The Role of a Politician’s Identity: Intellectual Wars on the Left

The intellectual frameworks that feminism and Africana studies present to progressive politics inform Democratic politicians of the rhetoric, policies, and practices necessary to achieve racial and gender equality. Much like how labor movements and socialists have shaped the left, black, feminist, and black/feminist scholars are responsible for making the Democratic Party the “party of minorities, women, and marginalized groups.” I briefly discussed this perception of the Democratic Party in Race and Political Context: The “First Black President” Reconsidered. One of the challenges for politicians on the left whose identity falls into one of these marginalized categories, is demonstrating the extent to which they advocate for their group.

Senator Cory Booker had his racial identity challenged when running for mayor of Newark. His opponent, incumbent mayor since 1970, Sharpe James, referred to him as “the faggot white boy.”  Attacking a candidate’s racial, gender, or religious identity, in my opinion, is morally repugnant and should be off limits in even the most vicious attacks. It is unacceptable that Republican politicians claim that female politicians “play the women card” and wouldn’t get 5% of the vote if they were men. It insults not only the candidate, but voters who make educated political decisions. There does exist however, an appropriate way for one to assess a politician’s relationship with their marginalized identity. I openly admit, that as a black person, it is extremely uncomfortable for a white person to engage in such criticisms of a black politician. As I examine Hillary Clinton’s relationship with feminism, I will try my best to restrain my criticisms, as those who are not white men understand that feeling of violation or misunderstanding that minorities and women experience when assessing candidates that descriptively represent them.**

**(Side note: For a white person to attack a black politician the way Cornel West has, calling Obama a “Republican in Black Face”, would be racist and exemplifies why people should tread lightly in their identity critiques. The sensitivity of this issue is defined by the implications of identity based criticisms. A white politician questioning Cory Booker’s blackness is profusely much worse than a black politician doing the same.)
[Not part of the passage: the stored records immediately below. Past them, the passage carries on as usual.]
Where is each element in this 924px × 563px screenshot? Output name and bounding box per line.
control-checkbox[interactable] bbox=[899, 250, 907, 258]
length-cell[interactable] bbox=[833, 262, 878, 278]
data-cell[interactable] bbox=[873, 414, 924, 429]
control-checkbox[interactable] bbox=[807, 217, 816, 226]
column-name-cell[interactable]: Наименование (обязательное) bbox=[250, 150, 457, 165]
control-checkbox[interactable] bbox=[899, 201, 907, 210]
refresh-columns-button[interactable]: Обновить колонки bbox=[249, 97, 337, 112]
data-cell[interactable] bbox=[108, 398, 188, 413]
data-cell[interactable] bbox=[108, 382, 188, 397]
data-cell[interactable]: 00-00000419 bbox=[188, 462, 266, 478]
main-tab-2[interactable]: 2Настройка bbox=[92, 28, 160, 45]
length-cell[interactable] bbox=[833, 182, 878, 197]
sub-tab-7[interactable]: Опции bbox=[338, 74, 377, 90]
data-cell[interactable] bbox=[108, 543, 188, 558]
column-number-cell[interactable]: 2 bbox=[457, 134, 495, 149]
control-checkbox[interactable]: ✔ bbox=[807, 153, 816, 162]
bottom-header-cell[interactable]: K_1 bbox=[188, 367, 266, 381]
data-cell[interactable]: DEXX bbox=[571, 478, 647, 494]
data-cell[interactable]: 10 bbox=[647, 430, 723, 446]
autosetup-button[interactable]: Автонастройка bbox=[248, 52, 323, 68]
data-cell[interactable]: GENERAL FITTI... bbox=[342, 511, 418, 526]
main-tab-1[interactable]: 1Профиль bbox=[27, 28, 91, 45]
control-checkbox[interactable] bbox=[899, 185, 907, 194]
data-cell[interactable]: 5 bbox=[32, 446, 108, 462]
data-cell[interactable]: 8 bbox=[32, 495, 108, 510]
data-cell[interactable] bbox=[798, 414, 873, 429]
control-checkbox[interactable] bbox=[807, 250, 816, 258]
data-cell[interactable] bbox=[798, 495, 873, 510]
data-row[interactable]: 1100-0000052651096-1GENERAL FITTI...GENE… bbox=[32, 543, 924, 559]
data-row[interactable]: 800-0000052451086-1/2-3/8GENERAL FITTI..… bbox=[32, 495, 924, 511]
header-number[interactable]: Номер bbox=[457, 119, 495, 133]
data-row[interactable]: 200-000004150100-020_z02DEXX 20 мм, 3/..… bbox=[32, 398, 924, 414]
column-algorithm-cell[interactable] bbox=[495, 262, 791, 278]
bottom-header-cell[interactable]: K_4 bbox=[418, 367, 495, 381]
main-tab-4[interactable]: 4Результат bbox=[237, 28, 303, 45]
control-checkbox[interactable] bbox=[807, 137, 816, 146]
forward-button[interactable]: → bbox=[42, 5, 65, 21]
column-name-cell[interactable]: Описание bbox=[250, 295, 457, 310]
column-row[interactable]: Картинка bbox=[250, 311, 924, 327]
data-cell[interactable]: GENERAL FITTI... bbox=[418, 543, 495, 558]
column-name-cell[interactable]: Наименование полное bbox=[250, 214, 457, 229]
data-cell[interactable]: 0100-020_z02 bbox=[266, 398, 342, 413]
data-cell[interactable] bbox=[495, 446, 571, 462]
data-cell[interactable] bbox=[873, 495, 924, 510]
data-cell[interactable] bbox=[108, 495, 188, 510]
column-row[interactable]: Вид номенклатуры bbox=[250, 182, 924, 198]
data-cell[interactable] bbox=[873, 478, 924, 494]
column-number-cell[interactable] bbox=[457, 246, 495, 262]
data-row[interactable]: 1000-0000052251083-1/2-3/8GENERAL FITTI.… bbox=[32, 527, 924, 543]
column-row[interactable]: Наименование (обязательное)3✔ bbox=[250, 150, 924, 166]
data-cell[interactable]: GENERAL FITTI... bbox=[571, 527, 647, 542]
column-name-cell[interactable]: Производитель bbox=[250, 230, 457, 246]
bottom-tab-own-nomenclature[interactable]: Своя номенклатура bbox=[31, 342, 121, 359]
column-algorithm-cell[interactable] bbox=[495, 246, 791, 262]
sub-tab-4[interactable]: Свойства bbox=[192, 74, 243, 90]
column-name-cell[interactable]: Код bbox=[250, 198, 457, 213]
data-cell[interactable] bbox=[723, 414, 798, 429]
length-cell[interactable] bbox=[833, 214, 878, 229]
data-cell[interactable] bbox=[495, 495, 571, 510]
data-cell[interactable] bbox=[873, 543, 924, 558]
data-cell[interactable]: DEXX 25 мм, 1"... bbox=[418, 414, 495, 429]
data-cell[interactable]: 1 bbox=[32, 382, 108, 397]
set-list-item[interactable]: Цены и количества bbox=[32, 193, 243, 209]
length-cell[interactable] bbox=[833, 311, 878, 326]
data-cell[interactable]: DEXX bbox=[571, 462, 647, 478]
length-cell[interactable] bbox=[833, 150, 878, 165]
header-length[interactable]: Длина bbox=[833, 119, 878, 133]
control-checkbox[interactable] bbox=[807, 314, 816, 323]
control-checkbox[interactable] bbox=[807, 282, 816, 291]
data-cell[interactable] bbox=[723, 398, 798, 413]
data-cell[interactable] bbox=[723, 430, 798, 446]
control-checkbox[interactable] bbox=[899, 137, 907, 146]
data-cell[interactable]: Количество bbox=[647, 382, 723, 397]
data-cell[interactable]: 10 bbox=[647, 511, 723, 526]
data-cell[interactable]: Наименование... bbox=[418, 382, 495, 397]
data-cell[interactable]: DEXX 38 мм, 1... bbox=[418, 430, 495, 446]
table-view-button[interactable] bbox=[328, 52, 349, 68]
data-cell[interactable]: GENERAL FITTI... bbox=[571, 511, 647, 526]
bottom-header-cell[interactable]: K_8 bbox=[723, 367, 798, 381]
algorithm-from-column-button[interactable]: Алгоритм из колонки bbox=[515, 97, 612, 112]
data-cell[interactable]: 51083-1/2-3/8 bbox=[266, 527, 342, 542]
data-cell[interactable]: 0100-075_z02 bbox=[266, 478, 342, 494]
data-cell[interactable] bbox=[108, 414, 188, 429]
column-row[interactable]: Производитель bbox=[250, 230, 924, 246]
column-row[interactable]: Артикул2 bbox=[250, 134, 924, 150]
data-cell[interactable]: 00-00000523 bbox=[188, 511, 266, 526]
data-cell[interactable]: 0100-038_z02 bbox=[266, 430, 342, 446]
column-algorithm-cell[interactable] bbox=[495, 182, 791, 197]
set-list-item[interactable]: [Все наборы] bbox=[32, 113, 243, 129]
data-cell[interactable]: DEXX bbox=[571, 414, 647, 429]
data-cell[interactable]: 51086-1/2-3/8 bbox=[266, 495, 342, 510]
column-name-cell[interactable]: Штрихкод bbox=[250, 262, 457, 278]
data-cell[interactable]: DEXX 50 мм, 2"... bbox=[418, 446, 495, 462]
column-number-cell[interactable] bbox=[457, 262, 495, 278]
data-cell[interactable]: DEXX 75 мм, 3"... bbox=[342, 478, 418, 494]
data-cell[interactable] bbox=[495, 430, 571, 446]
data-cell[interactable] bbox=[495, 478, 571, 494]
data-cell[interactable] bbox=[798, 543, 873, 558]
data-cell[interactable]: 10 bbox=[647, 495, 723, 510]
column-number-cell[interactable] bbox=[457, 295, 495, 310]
Ta-Nehisi Coates took the first black president to task on how he addresses black people, specifically black men. Coates rightly notes that some of the president’s comments on the black community mirror conservative dogma on black cultural pathologies. Other black political commentators such as Michael Eric Dyson have also criticized Obama among other black politicians and figures. Such black intellectuals reject the emphasis on blaming the black community for its own problems. Dr. Dyson accuses Obama of “racial procrastination”, claiming that the president has been slow to respond to racial issues, and in affirming the concept of black empowerment. These scholars however, realize that black politicians operate under the constraints of white supremacy. This means that black politicians run the risk of getting attacked in a way described in the prior paragraph, or accused of political favoritism, helping others who share their identity.
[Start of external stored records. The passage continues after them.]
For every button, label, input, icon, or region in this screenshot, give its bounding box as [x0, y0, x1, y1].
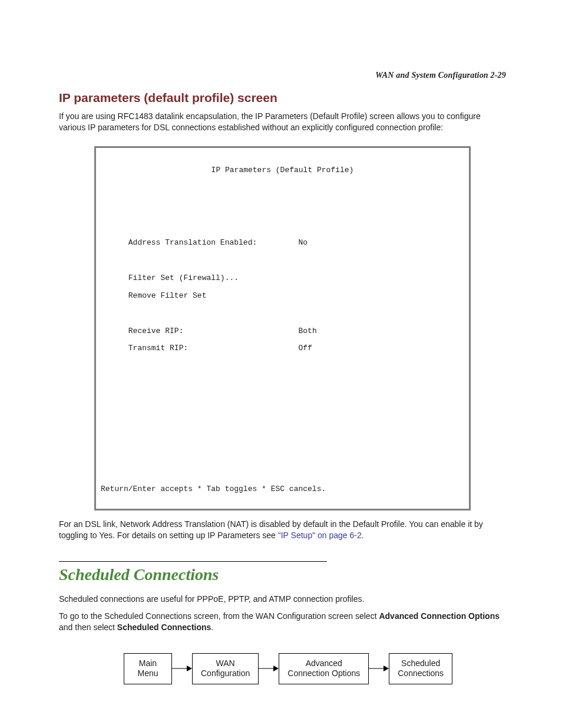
terminal-row: Transmit RIP: Off: [101, 344, 464, 353]
terminal-row: Remove Filter Set: [101, 292, 464, 301]
arrow-icon: [369, 664, 389, 673]
terminal-screenshot: IP Parameters (Default Profile) Address …: [94, 146, 471, 511]
text: To go to the Scheduled Connections scree…: [59, 611, 379, 621]
terminal-footer: Return/Enter accepts * Tab toggles * ESC…: [101, 485, 464, 494]
terminal-blank: [101, 433, 464, 442]
terminal-label: Transmit RIP:: [128, 344, 188, 353]
terminal-blank: [101, 415, 464, 424]
terminal-label: Remove Filter Set: [128, 291, 207, 300]
bold-text: Scheduled Connections: [117, 622, 211, 632]
terminal-blank: [101, 309, 464, 318]
terminal-blank: [101, 221, 464, 230]
terminal-row: Receive RIP: Both: [101, 327, 464, 336]
terminal-blank: [101, 468, 464, 477]
bold-text: Advanced Connection Options: [379, 611, 500, 621]
text: .: [211, 622, 213, 632]
terminal-title: IP Parameters (Default Profile): [101, 166, 464, 175]
paragraph: To go to the Scheduled Connections scree…: [59, 611, 506, 633]
nav-box-wan-config: WANConfiguration: [192, 653, 259, 684]
nav-box-scheduled-connections: ScheduledConnections: [389, 653, 452, 684]
arrow-icon: [172, 664, 192, 673]
navigation-diagram: MainMenu WANConfiguration AdvancedConnec…: [124, 653, 506, 684]
page: WAN and System Configuration 2-29 IP par…: [0, 0, 562, 728]
text: .: [362, 531, 364, 540]
terminal-blank: [101, 362, 464, 371]
terminal-row: Filter Set (Firewall)...: [101, 274, 464, 283]
post-terminal-paragraph: For an DSL link, Network Address Transla…: [59, 519, 506, 541]
nav-box-main-menu: MainMenu: [124, 653, 172, 684]
section-heading-ip-parameters: IP parameters (default profile) screen: [59, 91, 506, 105]
terminal-value: No: [298, 238, 308, 247]
intro-paragraph: If you are using RFC1483 datalink encaps…: [59, 111, 506, 133]
section-divider: [59, 561, 327, 562]
section-heading-scheduled-connections: Scheduled Connections: [59, 565, 506, 584]
text: For an DSL link, Network Address Transla…: [59, 519, 483, 540]
terminal-label: Filter Set (Firewall)...: [128, 274, 239, 282]
terminal-label: Address Translation Enabled:: [128, 238, 257, 247]
terminal-value: Both: [298, 327, 316, 335]
terminal-blank: [101, 203, 464, 212]
terminal-blank: [101, 450, 464, 459]
paragraph: Scheduled connections are useful for PPP…: [59, 594, 506, 605]
terminal-blank: [101, 380, 464, 388]
arrow-icon: [259, 664, 279, 673]
nav-box-advanced-options: AdvancedConnection Options: [279, 653, 369, 684]
terminal-value: Off: [298, 344, 312, 353]
cross-ref-link[interactable]: "IP Setup" on page 6-2: [278, 531, 362, 540]
running-header: WAN and System Configuration 2-29: [59, 71, 506, 80]
terminal-label: Receive RIP:: [128, 327, 184, 335]
terminal-blank: [101, 397, 464, 406]
text: and then select: [59, 622, 117, 632]
terminal-blank: [101, 256, 464, 265]
terminal-blank: [101, 186, 464, 195]
terminal-row: Address Translation Enabled: No: [101, 239, 464, 248]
Similarly, female politicians such as Hillary Clinton operate under the constraints of patriarchy. As I said before, I as a man feel that it is out of place for me to delegitimize Hillary Clinton’s feminism, to belittle her identity as a woman. But I do recognize and understand feminist critiques of Clinton. Just as black scholars have critically analyzed Obama, feminists have expressed concern with the way Hillary Clinton articulates her policies and views.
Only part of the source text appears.